AIM OF THE TASK: Set down exactly the lines from the one containing "más importantes y" through the end of the records below, both included, and nothing else.

RECORDS SUPPLIED:
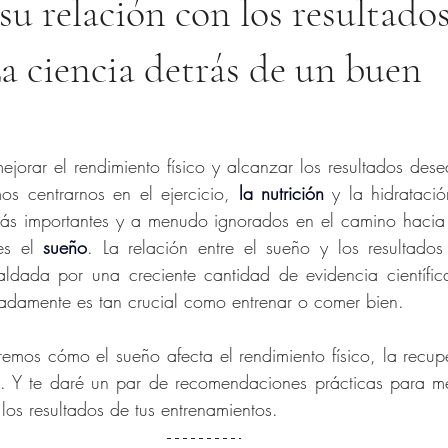
su relación con los resultados
La ciencia detrás de un buen
jorar el rendimiento físico y alcanzar los resultados dese
os centrarnos en el ejercicio,
la nutrición
 y la hidrataci
más importantes y a menudo ignorados en el camino hacia 
es el 
sueño
. La relación entre el sueño y los resultados 
aldada por una creciente cantidad de evidencia científic
damente es tan crucial como entrenar o comer bien.
remos cómo el sueño afecta el rendimiento físico, la recup
l. Y te daré un par de recomendaciones prácticas para mej
los resultados de tus entrenamientos.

EXERCISE RESPONSE:
más importantes y a menudo ignorados en el camino hacia 
es el 
sueño
. La relación entre el sueño y los resultados 
aldada por una creciente cantidad de evidencia científic
damente es tan crucial como entrenar o comer bien.
remos cómo el sueño afecta el rendimiento físico, la recup
l. Y te daré un par de recomendaciones prácticas para mej
los resultados de tus entrenamientos.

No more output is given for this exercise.